La mostra «Desert Queens» sarà un tributo agli oltre quarant’anni di storia della Dakar, che gli organizzatori racconteranno attraverso l’esposizione di più di trenta moto, ma anche con memorabilia, foto e video. Ospitato nell’area esterna MotoLive di Eicma, il progetto non si limiterà all’esposizione dei veicoli più iconici, ma offrirà al pubblico anche esperienze interattive, come l’incontro diretto con i piloti e gli approfondimenti divulgativi su navigazione, sicurezza e l’evoluzione dell’equipaggiamento tecnico.
«Dopo il successo della mostra celebrativa organizzata l’anno scorso per il 110° anniversario del nostro evento espositivo – ha dichiarato Paolo Magri, ad di Eicma – abbiamo deciso di rendere ricorrente la realizzazione di un contenuto tematico attrattivo. E questo fa parte di una prospettiva strategica che configura il pieno passaggio di Eicma da fiera a evento espositivo ricco anche di iniziative speciali e contenuti extra.

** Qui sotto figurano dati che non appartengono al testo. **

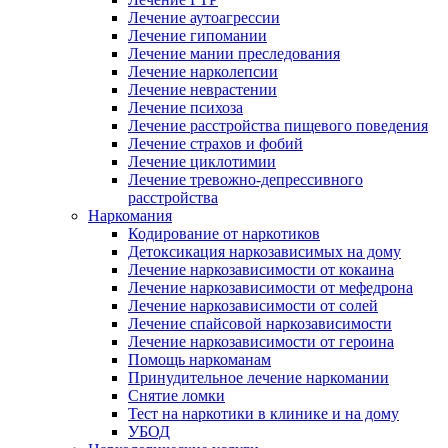
Лечение аутоагрессии
Лечение гипомании
Лечение мании преследования
Лечение нарколепсии
Лечение неврастении
Лечение психоза
Лечение расстройства пищевого поведения
Лечение страхов и фобий
Лечение циклотимии
Лечение тревожно-депрессивного
расстройства
Наркомания
Кодирование от наркотиков
Детоксикация наркозависимых на дому
Лечение наркозависимости от кокаина
Лечение наркозависимости от мефедрона
Лечение наркозависимости от солей
Лечение спайсовой наркозависимости
Лечение наркозависимости от героина
Помощь наркоманам
Принудительное лечение наркомании
Снятие ломки
Тест на наркотики в клинике и на дому
УБОД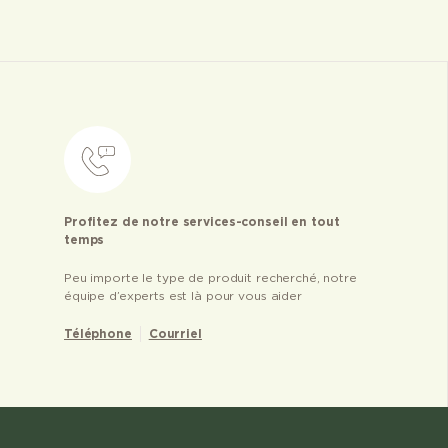
Profitez de notre services-conseil en tout
temps
Peu importe le type de produit recherché, notre
équipe d’experts est là pour vous aider
Téléphone
Courriel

La scelta è caduta in modo naturale sulla Dakar, una gara unica al mondo che fa battere ancora forte il cuore degli appassionati. Grazie alla preziosa collaborazione con Aso (Amaury Sport Organisation organizzatore della Dakar e partner ufficiale dell’iniziativa, ndr.) la mostra «Desert Queens» assume un valore ancora più importante e sono certo che sarà una proposta molto apprezzata dal nostro pubblico, oltre a costituire un’ulteriore occasione di visibilità e comunicazione per l’industria motociclistica».
«Eicma - spiega David Castera, direttore della Dakar - non è solo una fiera ma anche un palcoscenico leggendario, un moderno campo base dove si riuniscono coloro che vivono il motociclismo come un'avventura. Qui, la storia della Dakar prende davvero vita: dalle prime tracce lasciate sulla sabbia dai pionieri agli incredibili risultati di oggi. È una vetrina di passioni, un luogo dove questa storia risuona, ma anche un punto d'incontro dove è possibile dialogare con una comunità di appassionati che vivono la Dakar come un viaggio epico. È con questo spirito che abbiamo scelto di sostenere il progetto «Desert Queens» e di contribuire pienamente alla narrazione della mostra. Partecipiamo condividendo immagini, ricordi ricchi di emozioni e persino oggetti iconici, tra cui la moto di Thierry Sabine, l'uomo che ha osato lanciare la Parigi-Dakar non solo come una gara, ma come un'avventura umana alla scala del deserto».